We stopped on the roadside to wait for the LAVs to make their lumbering ten-point turns on the narrow road. I took advantage of the stop to talk with the team leaders. They were doing a great job, and I wanted to let them know that. As I stood near Colbert’s window, two Marines raised their rifles, aiming past me and clicking the safeties off. I spun around. Two men walked out from behind a berm less than twenty meters away. A little girl, perhaps five years old, stumbled along between them, holding hands with each. The men forced smiles and waved, but I was focused on the little girl.
Her eyes stared vacantly, looking at nothing even as she picked her way across the uneven ground. She was filthy. Dirt caked her face, and her sweatpants, once pink, were a sickly shade of gray.
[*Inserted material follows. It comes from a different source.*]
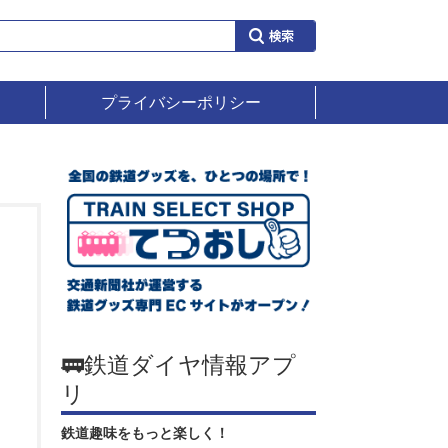
プライバシーポリシー
🚃鉄道ダイヤ情報アプ
リ
鉄道趣味をもっと楽しく！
I knelt down to touch her shoulder, and she shrank back, terrified.
“Food and water — now,” I called over my shoulder to the platoon. “Doc, check her out.” For some reason, I felt a sense of urgency and responsibility for this girl that I hadn’t felt before. Part of it was her small size. Mostly, though, I think I was touched by the contrast between her apparent physical health and her psychological pain. She was far too young to be so afraid. I thought of the Cobras rocketing the palm groves and lighting homes on fire. I remembered the jets dropping bombs and the roar of our own machine guns. Even for armed and trained Marines, there was a lot to be afraid of in Ba‘quba. I tried to imagine what the afternoon must have looked like through the eyes of a child.
“Sir, she seems fine physically, just a little dehydrated,” Doc reported. “It’s like she’s shell-shocked.” He handed her a bottle of water. The two men, overjoyed that we recognized their plight, laughed and hugged us.
Through Mish, the older of the two men began to speak. He stood with his hands clasped behind his back, looking dignified and relaxed.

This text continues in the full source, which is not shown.